* Description of the task *
Give back the whole listing below exactly.

* Given records *
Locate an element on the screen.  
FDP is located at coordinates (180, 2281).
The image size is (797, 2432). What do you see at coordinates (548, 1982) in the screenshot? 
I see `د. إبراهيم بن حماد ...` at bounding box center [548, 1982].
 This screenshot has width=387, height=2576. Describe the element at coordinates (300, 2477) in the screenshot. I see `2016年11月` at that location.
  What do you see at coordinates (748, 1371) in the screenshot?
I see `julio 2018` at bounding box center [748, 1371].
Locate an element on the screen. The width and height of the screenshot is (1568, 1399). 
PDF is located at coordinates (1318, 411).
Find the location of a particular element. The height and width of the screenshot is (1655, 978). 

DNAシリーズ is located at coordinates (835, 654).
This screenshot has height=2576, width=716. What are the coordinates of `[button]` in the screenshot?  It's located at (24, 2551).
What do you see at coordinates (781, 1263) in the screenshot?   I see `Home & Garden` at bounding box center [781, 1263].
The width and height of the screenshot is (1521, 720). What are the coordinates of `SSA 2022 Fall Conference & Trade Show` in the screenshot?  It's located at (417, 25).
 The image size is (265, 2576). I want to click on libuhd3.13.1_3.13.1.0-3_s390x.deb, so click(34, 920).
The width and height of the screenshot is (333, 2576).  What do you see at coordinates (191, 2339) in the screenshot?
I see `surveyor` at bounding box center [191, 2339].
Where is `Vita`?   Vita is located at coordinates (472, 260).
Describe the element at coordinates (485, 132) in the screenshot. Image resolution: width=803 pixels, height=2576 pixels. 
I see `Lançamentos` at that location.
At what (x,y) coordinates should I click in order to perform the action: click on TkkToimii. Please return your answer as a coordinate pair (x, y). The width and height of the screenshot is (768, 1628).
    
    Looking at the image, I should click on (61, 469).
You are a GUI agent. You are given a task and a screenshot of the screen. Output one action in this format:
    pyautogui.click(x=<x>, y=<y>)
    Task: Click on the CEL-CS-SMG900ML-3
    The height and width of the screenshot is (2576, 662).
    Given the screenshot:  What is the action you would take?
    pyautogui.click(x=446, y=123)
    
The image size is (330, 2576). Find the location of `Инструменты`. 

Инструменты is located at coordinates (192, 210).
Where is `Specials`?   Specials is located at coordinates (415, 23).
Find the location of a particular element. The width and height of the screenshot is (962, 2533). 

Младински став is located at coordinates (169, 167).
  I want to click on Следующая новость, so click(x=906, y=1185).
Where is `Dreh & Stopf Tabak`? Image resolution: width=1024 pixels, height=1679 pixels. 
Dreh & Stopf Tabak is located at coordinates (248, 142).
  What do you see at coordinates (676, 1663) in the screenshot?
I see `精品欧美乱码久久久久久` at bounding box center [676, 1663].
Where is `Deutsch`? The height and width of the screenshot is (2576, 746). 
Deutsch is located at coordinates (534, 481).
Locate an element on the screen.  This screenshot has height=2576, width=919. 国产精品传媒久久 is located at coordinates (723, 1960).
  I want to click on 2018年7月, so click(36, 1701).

* Response to the exercise *
Locate an element on the screen.  
FDP is located at coordinates (180, 2281).
The image size is (797, 2432). What do you see at coordinates (548, 1982) in the screenshot? 
I see `د. إبراهيم بن حماد ...` at bounding box center [548, 1982].
 This screenshot has width=387, height=2576. Describe the element at coordinates (300, 2477) in the screenshot. I see `2016年11月` at that location.
  What do you see at coordinates (748, 1371) in the screenshot?
I see `julio 2018` at bounding box center [748, 1371].
Locate an element on the screen. The width and height of the screenshot is (1568, 1399). 
PDF is located at coordinates (1318, 411).
Find the location of a particular element. The height and width of the screenshot is (1655, 978). 

DNAシリーズ is located at coordinates (835, 654).
This screenshot has height=2576, width=716. What are the coordinates of `[button]` in the screenshot?  It's located at (24, 2551).
What do you see at coordinates (781, 1263) in the screenshot?   I see `Home & Garden` at bounding box center [781, 1263].
The width and height of the screenshot is (1521, 720). What are the coordinates of `SSA 2022 Fall Conference & Trade Show` in the screenshot?  It's located at (417, 25).
 The image size is (265, 2576). I want to click on libuhd3.13.1_3.13.1.0-3_s390x.deb, so click(34, 920).
The width and height of the screenshot is (333, 2576).  What do you see at coordinates (191, 2339) in the screenshot?
I see `surveyor` at bounding box center [191, 2339].
Where is `Vita`?   Vita is located at coordinates (472, 260).
Describe the element at coordinates (485, 132) in the screenshot. Image resolution: width=803 pixels, height=2576 pixels. 
I see `Lançamentos` at that location.
At what (x,y) coordinates should I click in order to perform the action: click on TkkToimii. Please return your answer as a coordinate pair (x, y). The width and height of the screenshot is (768, 1628).
    
    Looking at the image, I should click on (61, 469).
You are a GUI agent. You are given a task and a screenshot of the screen. Output one action in this format:
    pyautogui.click(x=<x>, y=<y>)
    Task: Click on the CEL-CS-SMG900ML-3
    The height and width of the screenshot is (2576, 662).
    Given the screenshot:  What is the action you would take?
    pyautogui.click(x=446, y=123)
    
The image size is (330, 2576). Find the location of `Инструменты`. 

Инструменты is located at coordinates (192, 210).
Where is `Specials`?   Specials is located at coordinates (415, 23).
Find the location of a particular element. The width and height of the screenshot is (962, 2533). 

Младински став is located at coordinates (169, 167).
  I want to click on Следующая новость, so click(x=906, y=1185).
Where is `Dreh & Stopf Tabak`? Image resolution: width=1024 pixels, height=1679 pixels. 
Dreh & Stopf Tabak is located at coordinates (248, 142).
  What do you see at coordinates (676, 1663) in the screenshot?
I see `精品欧美乱码久久久久久` at bounding box center [676, 1663].
Where is `Deutsch`? The height and width of the screenshot is (2576, 746). 
Deutsch is located at coordinates (534, 481).
Locate an element on the screen.  This screenshot has height=2576, width=919. 国产精品传媒久久 is located at coordinates (723, 1960).
  I want to click on 2018年7月, so click(36, 1701).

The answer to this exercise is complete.